> [What to work on] Copy out all the data, word for word.

—————

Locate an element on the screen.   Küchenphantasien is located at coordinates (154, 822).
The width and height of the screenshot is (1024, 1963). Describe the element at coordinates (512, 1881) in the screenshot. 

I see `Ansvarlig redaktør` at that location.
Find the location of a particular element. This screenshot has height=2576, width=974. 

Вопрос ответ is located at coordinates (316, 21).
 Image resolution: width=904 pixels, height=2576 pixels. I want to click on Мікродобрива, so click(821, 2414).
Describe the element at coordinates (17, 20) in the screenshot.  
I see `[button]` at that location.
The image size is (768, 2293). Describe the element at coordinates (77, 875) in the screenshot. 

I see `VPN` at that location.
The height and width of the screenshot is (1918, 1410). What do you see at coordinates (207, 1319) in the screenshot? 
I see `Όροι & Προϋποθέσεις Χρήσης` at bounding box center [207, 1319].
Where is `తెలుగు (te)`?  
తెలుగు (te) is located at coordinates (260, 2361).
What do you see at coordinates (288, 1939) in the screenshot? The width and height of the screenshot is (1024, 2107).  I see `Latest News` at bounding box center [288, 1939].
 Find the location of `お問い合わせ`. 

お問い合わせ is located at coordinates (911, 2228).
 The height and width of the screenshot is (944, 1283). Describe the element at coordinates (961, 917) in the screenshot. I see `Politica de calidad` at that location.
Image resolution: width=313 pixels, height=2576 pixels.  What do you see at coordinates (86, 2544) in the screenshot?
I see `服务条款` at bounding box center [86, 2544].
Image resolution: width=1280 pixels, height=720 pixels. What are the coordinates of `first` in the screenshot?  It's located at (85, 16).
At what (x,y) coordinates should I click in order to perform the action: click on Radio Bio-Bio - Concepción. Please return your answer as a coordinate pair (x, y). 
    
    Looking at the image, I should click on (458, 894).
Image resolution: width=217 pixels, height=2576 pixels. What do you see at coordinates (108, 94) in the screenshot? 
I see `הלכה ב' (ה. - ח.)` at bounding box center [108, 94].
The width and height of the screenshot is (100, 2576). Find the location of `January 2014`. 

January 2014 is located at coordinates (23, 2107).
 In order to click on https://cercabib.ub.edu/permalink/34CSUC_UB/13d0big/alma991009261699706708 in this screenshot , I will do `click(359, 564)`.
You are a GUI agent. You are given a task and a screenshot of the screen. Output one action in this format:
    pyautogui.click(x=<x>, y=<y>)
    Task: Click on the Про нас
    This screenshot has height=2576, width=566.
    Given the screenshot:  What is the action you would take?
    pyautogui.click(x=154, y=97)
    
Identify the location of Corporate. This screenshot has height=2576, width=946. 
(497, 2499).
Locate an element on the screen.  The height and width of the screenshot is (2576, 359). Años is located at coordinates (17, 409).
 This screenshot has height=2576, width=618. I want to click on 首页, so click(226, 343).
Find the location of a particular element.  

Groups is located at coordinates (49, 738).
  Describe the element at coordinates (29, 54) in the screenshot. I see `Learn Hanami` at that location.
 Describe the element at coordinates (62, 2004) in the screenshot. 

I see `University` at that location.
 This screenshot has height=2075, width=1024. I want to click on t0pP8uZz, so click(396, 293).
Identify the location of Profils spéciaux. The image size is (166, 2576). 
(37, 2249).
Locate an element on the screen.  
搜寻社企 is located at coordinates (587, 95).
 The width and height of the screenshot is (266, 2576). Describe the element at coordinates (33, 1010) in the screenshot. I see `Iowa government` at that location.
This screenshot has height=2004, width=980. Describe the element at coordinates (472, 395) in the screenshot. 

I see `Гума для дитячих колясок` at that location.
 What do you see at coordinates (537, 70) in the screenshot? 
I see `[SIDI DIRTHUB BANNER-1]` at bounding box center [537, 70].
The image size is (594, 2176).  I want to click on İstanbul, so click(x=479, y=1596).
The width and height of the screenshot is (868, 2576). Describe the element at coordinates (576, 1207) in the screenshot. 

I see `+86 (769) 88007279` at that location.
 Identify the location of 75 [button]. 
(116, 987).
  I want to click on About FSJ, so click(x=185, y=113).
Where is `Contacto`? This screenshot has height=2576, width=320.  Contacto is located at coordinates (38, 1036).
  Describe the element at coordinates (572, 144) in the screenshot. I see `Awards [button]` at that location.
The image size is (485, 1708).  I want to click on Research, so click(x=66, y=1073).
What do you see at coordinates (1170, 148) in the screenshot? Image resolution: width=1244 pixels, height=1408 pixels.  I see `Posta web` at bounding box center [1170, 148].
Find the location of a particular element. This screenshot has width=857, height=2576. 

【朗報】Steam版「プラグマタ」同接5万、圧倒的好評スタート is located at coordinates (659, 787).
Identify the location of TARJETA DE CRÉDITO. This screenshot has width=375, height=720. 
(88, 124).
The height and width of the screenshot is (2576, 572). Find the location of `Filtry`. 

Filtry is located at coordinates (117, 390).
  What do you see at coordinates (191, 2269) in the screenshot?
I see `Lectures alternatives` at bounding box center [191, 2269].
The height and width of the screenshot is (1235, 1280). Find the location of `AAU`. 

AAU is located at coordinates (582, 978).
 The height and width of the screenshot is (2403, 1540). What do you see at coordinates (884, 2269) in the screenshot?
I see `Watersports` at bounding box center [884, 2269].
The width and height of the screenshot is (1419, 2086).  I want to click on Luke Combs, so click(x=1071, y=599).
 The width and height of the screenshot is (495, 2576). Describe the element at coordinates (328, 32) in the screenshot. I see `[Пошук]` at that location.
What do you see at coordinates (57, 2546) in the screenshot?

—————

> [Problem solution]
Locate an element on the screen.   Küchenphantasien is located at coordinates (154, 822).
The width and height of the screenshot is (1024, 1963). Describe the element at coordinates (512, 1881) in the screenshot. 

I see `Ansvarlig redaktør` at that location.
Find the location of a particular element. This screenshot has height=2576, width=974. 

Вопрос ответ is located at coordinates (316, 21).
 Image resolution: width=904 pixels, height=2576 pixels. I want to click on Мікродобрива, so click(821, 2414).
Describe the element at coordinates (17, 20) in the screenshot.  
I see `[button]` at that location.
The image size is (768, 2293). Describe the element at coordinates (77, 875) in the screenshot. 

I see `VPN` at that location.
The height and width of the screenshot is (1918, 1410). What do you see at coordinates (207, 1319) in the screenshot? 
I see `Όροι & Προϋποθέσεις Χρήσης` at bounding box center [207, 1319].
Where is `తెలుగు (te)`?  
తెలుగు (te) is located at coordinates (260, 2361).
What do you see at coordinates (288, 1939) in the screenshot? The width and height of the screenshot is (1024, 2107).  I see `Latest News` at bounding box center [288, 1939].
 Find the location of `お問い合わせ`. 

お問い合わせ is located at coordinates (911, 2228).
 The height and width of the screenshot is (944, 1283). Describe the element at coordinates (961, 917) in the screenshot. I see `Politica de calidad` at that location.
Image resolution: width=313 pixels, height=2576 pixels.  What do you see at coordinates (86, 2544) in the screenshot?
I see `服务条款` at bounding box center [86, 2544].
Image resolution: width=1280 pixels, height=720 pixels. What are the coordinates of `first` in the screenshot?  It's located at (85, 16).
At what (x,y) coordinates should I click in order to perform the action: click on Radio Bio-Bio - Concepción. Please return your answer as a coordinate pair (x, y). 
    
    Looking at the image, I should click on (458, 894).
Image resolution: width=217 pixels, height=2576 pixels. What do you see at coordinates (108, 94) in the screenshot? 
I see `הלכה ב' (ה. - ח.)` at bounding box center [108, 94].
The width and height of the screenshot is (100, 2576). Find the location of `January 2014`. 

January 2014 is located at coordinates (23, 2107).
 In order to click on https://cercabib.ub.edu/permalink/34CSUC_UB/13d0big/alma991009261699706708 in this screenshot , I will do `click(359, 564)`.
You are a GUI agent. You are given a task and a screenshot of the screen. Output one action in this format:
    pyautogui.click(x=<x>, y=<y>)
    Task: Click on the Про нас
    This screenshot has height=2576, width=566.
    Given the screenshot:  What is the action you would take?
    pyautogui.click(x=154, y=97)
    
Identify the location of Corporate. This screenshot has height=2576, width=946. 
(497, 2499).
Locate an element on the screen.  The height and width of the screenshot is (2576, 359). Años is located at coordinates (17, 409).
 This screenshot has height=2576, width=618. I want to click on 首页, so click(226, 343).
Find the location of a particular element.  

Groups is located at coordinates (49, 738).
  Describe the element at coordinates (29, 54) in the screenshot. I see `Learn Hanami` at that location.
 Describe the element at coordinates (62, 2004) in the screenshot. 

I see `University` at that location.
 This screenshot has height=2075, width=1024. I want to click on t0pP8uZz, so click(396, 293).
Identify the location of Profils spéciaux. The image size is (166, 2576). 
(37, 2249).
Locate an element on the screen.  
搜寻社企 is located at coordinates (587, 95).
 The width and height of the screenshot is (266, 2576). Describe the element at coordinates (33, 1010) in the screenshot. I see `Iowa government` at that location.
This screenshot has height=2004, width=980. Describe the element at coordinates (472, 395) in the screenshot. 

I see `Гума для дитячих колясок` at that location.
 What do you see at coordinates (537, 70) in the screenshot? 
I see `[SIDI DIRTHUB BANNER-1]` at bounding box center [537, 70].
The image size is (594, 2176).  I want to click on İstanbul, so click(x=479, y=1596).
The width and height of the screenshot is (868, 2576). Describe the element at coordinates (576, 1207) in the screenshot. 

I see `+86 (769) 88007279` at that location.
 Identify the location of 75 [button]. 
(116, 987).
  I want to click on About FSJ, so click(x=185, y=113).
Where is `Contacto`? This screenshot has height=2576, width=320.  Contacto is located at coordinates (38, 1036).
  Describe the element at coordinates (572, 144) in the screenshot. I see `Awards [button]` at that location.
The image size is (485, 1708).  I want to click on Research, so click(x=66, y=1073).
What do you see at coordinates (1170, 148) in the screenshot? Image resolution: width=1244 pixels, height=1408 pixels.  I see `Posta web` at bounding box center [1170, 148].
Find the location of a particular element. This screenshot has width=857, height=2576. 

【朗報】Steam版「プラグマタ」同接5万、圧倒的好評スタート is located at coordinates (659, 787).
Identify the location of TARJETA DE CRÉDITO. This screenshot has width=375, height=720. 
(88, 124).
The height and width of the screenshot is (2576, 572). Find the location of `Filtry`. 

Filtry is located at coordinates (117, 390).
  What do you see at coordinates (191, 2269) in the screenshot?
I see `Lectures alternatives` at bounding box center [191, 2269].
The height and width of the screenshot is (1235, 1280). Find the location of `AAU`. 

AAU is located at coordinates (582, 978).
 The height and width of the screenshot is (2403, 1540). What do you see at coordinates (884, 2269) in the screenshot?
I see `Watersports` at bounding box center [884, 2269].
The width and height of the screenshot is (1419, 2086).  I want to click on Luke Combs, so click(x=1071, y=599).
 The width and height of the screenshot is (495, 2576). Describe the element at coordinates (328, 32) in the screenshot. I see `[Пошук]` at that location.
What do you see at coordinates (57, 2546) in the screenshot?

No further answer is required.